David Harsanyi of the Federalist chides media outlets for misstating the nature of a case heading to the U.S. Supreme Court.
This week, the Supreme Court agreed to hear the case of Masterpiece Cakeshop owner Jack Phillips, the man who refused to create a specialty wedding cake for a same-sex couple in Colorado in 2012. … Yet the stories that dominate coverage not only distort the public’s understanding of the case, but also its serious implications.
For one thing, no matter how many times people repeat it, the case isn’t about discrimination or challenging gay marriage. When the news first broke, for instance, USA Today tweeted “The Supreme Court has agreed to reopen the national debate over same-sex marriage.” The headline (and story) at the website was worse: “Supreme Court will hear religious liberty challenge to gay weddings.” Others similarly framed the case. (And don’t worry, “religious liberty” is almost always solidly ensconced inside quotation marks to indicate that social conservatives are just using it as a facade.)

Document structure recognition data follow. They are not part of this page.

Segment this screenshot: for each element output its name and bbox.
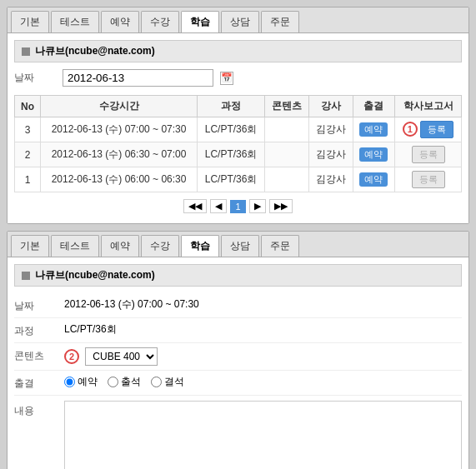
status-badge: 예약 [359, 122, 388, 137]
content-textarea[interactable] [64, 401, 462, 469]
tab-top-예약[interactable]: 예약 [101, 11, 139, 32]
section-title-bottom: 나큐브(ncube@nate.com) [35, 268, 155, 282]
section-header-bottom: 나큐브(ncube@nate.com) [14, 264, 462, 287]
section-icon-top [22, 47, 30, 56]
page-current-btn[interactable]: 1 [230, 200, 245, 213]
page-last-btn[interactable]: ▶▶ [269, 199, 293, 213]
bottom-panel-body: 나큐브(ncube@nate.com) 날짜 2012-06-13 (수) 07… [8, 257, 468, 469]
status-badge: 예약 [359, 172, 388, 187]
cell-course: LC/PT/36회 [197, 142, 264, 167]
col-teacher: 강사 [308, 96, 353, 117]
date-input[interactable] [63, 69, 213, 87]
register-btn-disabled[interactable]: 등록 [412, 171, 445, 188]
tab-top-학습[interactable]: 학습 [181, 11, 219, 32]
form-row-course: 과정 LC/PT/36회 [14, 318, 462, 343]
form-label-date: 날짜 [14, 297, 64, 313]
tab-bot-기본[interactable]: 기본 [11, 235, 49, 257]
tab-bar-bottom: 기본 테스트 예약 수강 학습 상담 주문 [8, 232, 468, 257]
top-panel-body: 나큐브(ncube@nate.com) 날짜 📅 No 수강시간 과정 콘텐츠 … [8, 33, 468, 223]
table-row: 3 2012-06-13 (수) 07:00 ~ 07:30 LC/PT/36회… [15, 117, 462, 142]
content-area-wrapper [64, 401, 462, 469]
section-title-top: 나큐브(ncube@nate.com) [35, 44, 155, 58]
form-row-status: 출결 예약 출석 결석 [14, 371, 462, 396]
cell-no: 1 [15, 167, 41, 192]
cell-teacher: 김강사 [308, 117, 353, 142]
table-row: 1 2012-06-13 (수) 06:00 ~ 06:30 LC/PT/36회… [15, 167, 462, 192]
col-status: 출결 [353, 96, 395, 117]
cell-course: LC/PT/36회 [197, 167, 264, 192]
table-row: 2 2012-06-13 (수) 06:30 ~ 07:00 LC/PT/36회… [15, 142, 462, 167]
radio-예약[interactable]: 예약 [64, 375, 98, 389]
attendance-table: No 수강시간 과정 콘텐츠 강사 출결 학사보고서 3 2012-06-13 … [14, 95, 462, 192]
pagination: ◀◀ ◀ 1 ▶ ▶▶ [14, 192, 462, 217]
cell-time: 2012-06-13 (수) 06:00 ~ 06:30 [41, 167, 198, 192]
tab-bar-top: 기본 테스트 예약 수강 학습 상담 주문 [8, 7, 468, 33]
tab-top-주문[interactable]: 주문 [261, 11, 299, 32]
page-first-btn[interactable]: ◀◀ [183, 199, 207, 213]
form-label-content-area: 내용 [14, 401, 64, 418]
page-prev-btn[interactable]: ◀ [210, 199, 227, 213]
cell-no: 3 [15, 117, 41, 142]
form-row-date: 날짜 2012-06-13 (수) 07:00 ~ 07:30 [14, 293, 462, 318]
content-select[interactable]: CUBE 400 CUBE 300 CUBE 200 CUBE 100 [85, 347, 158, 366]
cell-content [265, 117, 309, 142]
circle-1: 1 [403, 122, 418, 137]
cell-status: 예약 [353, 117, 395, 142]
cell-content [265, 167, 309, 192]
tab-top-수강[interactable]: 수강 [141, 11, 179, 32]
form-label-content: 콘텐츠 [14, 347, 64, 363]
status-radio-group: 예약 출석 결석 [64, 375, 462, 389]
tab-bot-테스트[interactable]: 테스트 [51, 235, 99, 257]
tab-top-상담[interactable]: 상담 [221, 11, 259, 32]
cell-course: LC/PT/36회 [197, 117, 264, 142]
tab-bot-수강[interactable]: 수강 [141, 235, 179, 257]
cell-teacher: 김강사 [308, 167, 353, 192]
cell-status: 예약 [353, 142, 395, 167]
cell-report: 등록 [395, 167, 462, 192]
tab-bot-학습[interactable]: 학습 [181, 235, 219, 257]
radio-출석-input[interactable] [108, 377, 118, 387]
date-label: 날짜 [14, 71, 56, 85]
col-time: 수강시간 [41, 96, 198, 117]
col-content: 콘텐츠 [265, 96, 309, 117]
bottom-panel: 기본 테스트 예약 수강 학습 상담 주문 나큐브(ncube@nate.com… [7, 231, 469, 469]
col-course: 과정 [197, 96, 264, 117]
form-row-content: 콘텐츠 2 CUBE 400 CUBE 300 CUBE 200 CUBE 10… [14, 343, 462, 371]
cell-time: 2012-06-13 (수) 07:00 ~ 07:30 [41, 117, 198, 142]
tab-bot-예약[interactable]: 예약 [101, 235, 139, 257]
form-row-content-area: 내용 [14, 396, 462, 469]
radio-예약-input[interactable] [64, 377, 75, 387]
page-next-btn[interactable]: ▶ [249, 199, 266, 213]
col-no: No [15, 96, 41, 117]
form-value-date: 2012-06-13 (수) 07:00 ~ 07:30 [64, 297, 462, 312]
cell-report: 1 등록 [395, 117, 462, 142]
tab-top-테스트[interactable]: 테스트 [51, 11, 99, 32]
form-label-status: 출결 [14, 375, 64, 391]
register-btn-active[interactable]: 등록 [420, 121, 453, 138]
tab-bot-상담[interactable]: 상담 [221, 235, 259, 257]
cell-teacher: 김강사 [308, 142, 353, 167]
col-report: 학사보고서 [395, 96, 462, 117]
circle-2: 2 [64, 349, 79, 364]
register-btn-disabled[interactable]: 등록 [412, 146, 445, 163]
calendar-icon[interactable]: 📅 [220, 72, 233, 85]
radio-결석-input[interactable] [151, 377, 162, 387]
form-label-course: 과정 [14, 322, 64, 338]
tab-bot-주문[interactable]: 주문 [261, 235, 299, 257]
cell-status: 예약 [353, 167, 395, 192]
section-header-top: 나큐브(ncube@nate.com) [14, 40, 462, 62]
date-row: 날짜 📅 [14, 69, 462, 87]
cell-no: 2 [15, 142, 41, 167]
section-icon-bottom [22, 272, 30, 280]
radio-출석[interactable]: 출석 [108, 375, 141, 389]
form-value-content: 2 CUBE 400 CUBE 300 CUBE 200 CUBE 100 [64, 347, 462, 366]
form-value-course: LC/PT/36회 [64, 322, 462, 337]
top-panel: 기본 테스트 예약 수강 학습 상담 주문 나큐브(ncube@nate.com… [7, 7, 469, 224]
cell-content [265, 142, 309, 167]
cell-time: 2012-06-13 (수) 06:30 ~ 07:00 [41, 142, 198, 167]
tab-top-기본[interactable]: 기본 [11, 11, 49, 32]
cell-report: 등록 [395, 142, 462, 167]
radio-결석[interactable]: 결석 [151, 375, 184, 389]
status-badge: 예약 [359, 147, 388, 162]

There is an impulse to frame every issue as a clash between the tolerant and closeminded. But the Masterpiece case doesn’t challenge, undermine, or re-litigate the issue of same-sex marriage in America. Gay marriage wasn’t even legal in Colorado when this incident occurred.

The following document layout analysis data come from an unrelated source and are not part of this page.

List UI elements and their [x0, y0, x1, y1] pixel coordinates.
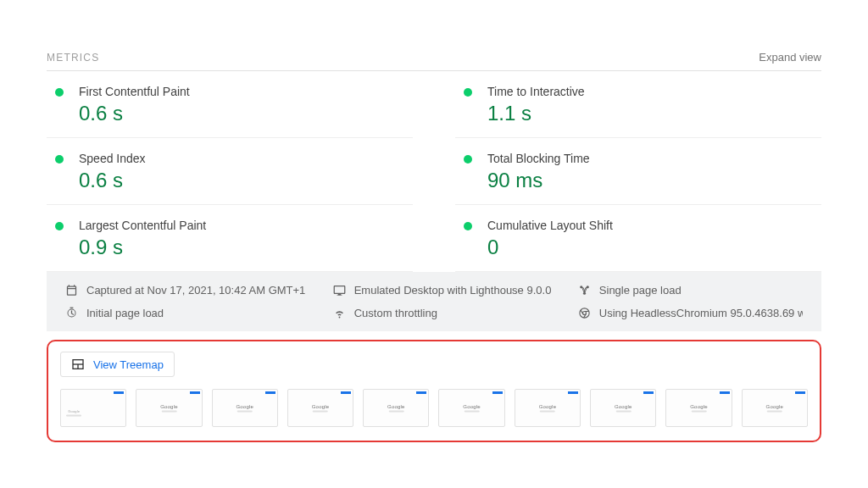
info-text: Captured at Nov 17, 2021, 10:42 AM GMT+1	[86, 284, 305, 297]
metric-value: 0.9 s	[79, 236, 206, 259]
info-text: Using HeadlessChromium 95.0.4638.69 with…	[599, 307, 803, 319]
filmstrip-frame[interactable]: Google	[438, 389, 504, 427]
filmstrip-frame[interactable]: Google	[136, 389, 202, 427]
calendar-icon	[65, 284, 78, 297]
info-browser: Using HeadlessChromium 95.0.4638.69 with…	[578, 307, 803, 319]
filmstrip: GoogleGoogleGoogleGoogleGoogleGoogleGoog…	[60, 389, 808, 427]
status-dot-icon	[464, 88, 472, 97]
metric-value: 0.6 s	[79, 169, 146, 192]
metric-total-blocking-time: Total Blocking Time 90 ms	[455, 138, 821, 205]
info-emulated: Emulated Desktop with Lighthouse 9.0.0	[333, 284, 558, 297]
filmstrip-frame[interactable]: Google	[212, 389, 278, 427]
metric-label: Cumulative Layout Shift	[487, 219, 613, 232]
filmstrip-frame[interactable]: Google	[287, 389, 353, 427]
desktop-icon	[333, 284, 346, 297]
metrics-grid: First Contentful Paint 0.6 s Time to Int…	[47, 71, 821, 272]
section-title: METRICS	[47, 52, 99, 64]
status-dot-icon	[464, 222, 472, 230]
status-dot-icon	[55, 88, 64, 97]
stopwatch-icon	[65, 307, 78, 319]
metric-label: Time to Interactive	[487, 85, 585, 98]
treemap-icon	[71, 358, 85, 371]
chrome-icon	[578, 307, 591, 319]
metric-label: Total Blocking Time	[487, 152, 590, 165]
svg-point-2	[583, 292, 586, 295]
metric-time-to-interactive: Time to Interactive 1.1 s	[455, 71, 821, 138]
metric-largest-contentful-paint: Largest Contentful Paint 0.9 s	[47, 205, 413, 272]
status-dot-icon	[55, 222, 64, 230]
filmstrip-frame[interactable]: Google	[60, 389, 126, 427]
svg-rect-3	[70, 308, 74, 308]
metric-label: Largest Contentful Paint	[79, 219, 206, 232]
status-dot-icon	[464, 155, 472, 164]
metric-value: 0	[487, 236, 613, 259]
expand-view-link[interactable]: Expand view	[759, 51, 821, 64]
info-text: Custom throttling	[354, 307, 437, 319]
filmstrip-frame[interactable]: Google	[665, 389, 732, 427]
treemap-filmstrip-region: View Treemap GoogleGoogleGoogleGoogleGoo…	[47, 340, 821, 442]
view-treemap-label: View Treemap	[93, 358, 164, 371]
metric-value: 90 ms	[487, 169, 590, 192]
metric-cumulative-layout-shift: Cumulative Layout Shift 0	[455, 205, 821, 272]
info-text: Initial page load	[86, 307, 164, 319]
info-throttling: Custom throttling	[333, 307, 558, 319]
filmstrip-frame[interactable]: Google	[515, 389, 581, 427]
info-captured: Captured at Nov 17, 2021, 10:42 AM GMT+1	[65, 284, 313, 297]
info-initial-load: Initial page load	[65, 307, 313, 319]
run-info-panel: Captured at Nov 17, 2021, 10:42 AM GMT+1…	[47, 272, 821, 331]
view-treemap-button[interactable]: View Treemap	[60, 352, 175, 377]
metric-first-contentful-paint: First Contentful Paint 0.6 s	[47, 71, 413, 138]
metric-value: 1.1 s	[487, 102, 585, 125]
info-text: Single page load	[599, 284, 682, 297]
metric-speed-index: Speed Index 0.6 s	[47, 138, 413, 205]
filmstrip-frame[interactable]: Google	[363, 389, 429, 427]
filmstrip-frame[interactable]: Google	[742, 389, 808, 427]
metric-label: Speed Index	[79, 152, 146, 165]
metric-label: First Contentful Paint	[79, 85, 190, 98]
status-dot-icon	[55, 155, 64, 164]
wifi-icon	[333, 307, 346, 319]
filmstrip-frame[interactable]: Google	[590, 389, 656, 427]
network-icon	[578, 284, 591, 297]
info-load-type: Single page load	[578, 284, 803, 297]
metric-value: 0.6 s	[79, 102, 190, 125]
info-text: Emulated Desktop with Lighthouse 9.0.0	[354, 284, 552, 297]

So the Associated Press’ headline and story — “Supreme Court Will Decide If Baker Can Refuse Gay Couple Wedding Cake” — is also wrong. As is The New York Times headline: “Justices to Hear Case on Baker’s Refusal to Serve Gay Couple,” which was later changed to the even worse “Justices to Hear Case on Religious Objections to Same-Sex Marriage.”

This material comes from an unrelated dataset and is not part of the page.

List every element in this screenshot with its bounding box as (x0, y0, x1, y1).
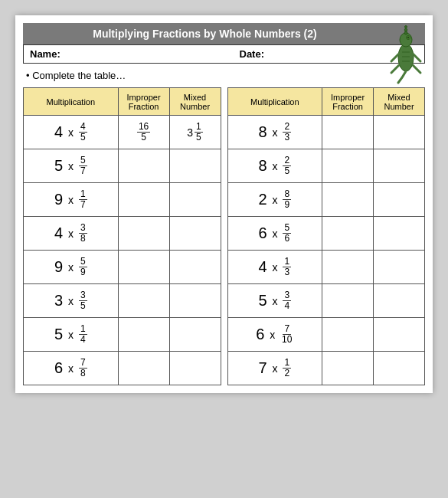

A person with only passing interest in this case might be led to believe that Phillips is fighting to hang a “No Gays Allowed” sign in his shop. In truth, he never “refused” to serve a gay couple. He didn’t even really refuse to sell them a wedding cake, which they could have bought without incident. Everything in his shop was available to gays and straights and anyone else who walked in his door. What Phillips did was refuse to use his skills to design and bake a unique cake and participate in a gay wedding.